Bei der Vollstreckung von Freiheitsstrafen sind einige Aufgaben der Staatsanwält*innen auf die Rechtspfleger*innen übertragen worden. So müssen sie nach eingehender Prüfung entscheiden, ob drogenabhängige Straftäter*innen anstatt der Freiheitsstrafe eine Drogentherapie absolvieren sollen. Die Therapie wird von der*dem Rechtspfleger*in überwacht. Außerdem müssen sie zusammen mit der Ausländerbehörde entscheiden, ob auf die Vollstreckung verzichtet und die*der Straftäter*in im Gegenzug aus der Bundesrepublik Deutschland ausgewiesen wird.
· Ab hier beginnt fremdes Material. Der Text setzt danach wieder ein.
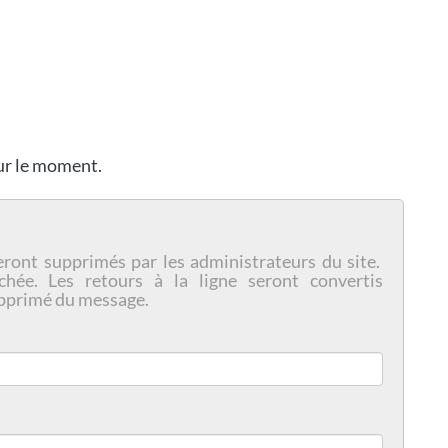
our le moment.
eront supprimés par les administrateurs du site.
chée. Les retours à la ligne seront convertis
pprimé du message.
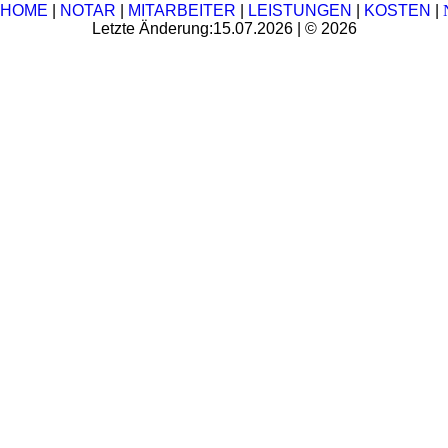
HOME
|
NOTAR
|
MITARBEITER
|
LEISTUNGEN
|
KOSTEN
|
Letzte Änderung:15.07.2026 | © 2026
Eine weitere große Rolle spielt die Vollstreckung von Geldstrafen. Rechtspfleger*innen in der Strafvollstreckungsbehörde obliegt es, Geldstrafen zu vollstrecken. Dabei können sie sowohl Zwangsvollstreckungsmaßnahmen einleiten, als auch Zahlungserleichterungen (Stundung oder Ratenzahlungen) gewähren. Gleichzeitig besteht für die Verurteilten die Möglichkeit, gemeinnützige Arbeit, die sogenannte „freie Arbeit“ zu leisten, um die Geldstrafe abzutragen. Der*dem Rechtspfleger*in obliegt die Anordnung, die Bewilligung der Arbeitsstelle und die Überwachung der geleisteten Arbeit. Sollten die Vollstreckungserleichterungen nicht zum Ziel führen, dann veranlasst die*der Rechtspfleger*in die Vollstreckung der Ersatzfreiheitsstrafe..
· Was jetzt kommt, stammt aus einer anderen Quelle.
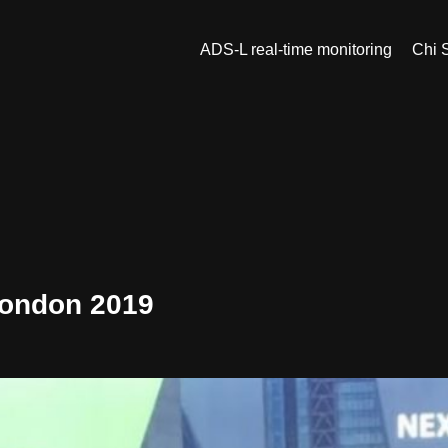
ADS-L real-time monitoring
Chi 
 London 2019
Beispiel aus der Justizverwaltung

Rechtspfleger*innen können auch in die Geschäftsleitung des Gerichts aufsteigen. Dort beschäftigen sie sich mit der Personalplanung, -führung und -beurteilung. Sie bewilligen Urlaub, organisieren die Einsatzplanung und regeln alles Organisatorische, das den Betrieb des Gerichts am Laufen hält. Damit dies glatt verläuft, sind hier Menschenkenntnis und Managementfähigkeiten gefragt.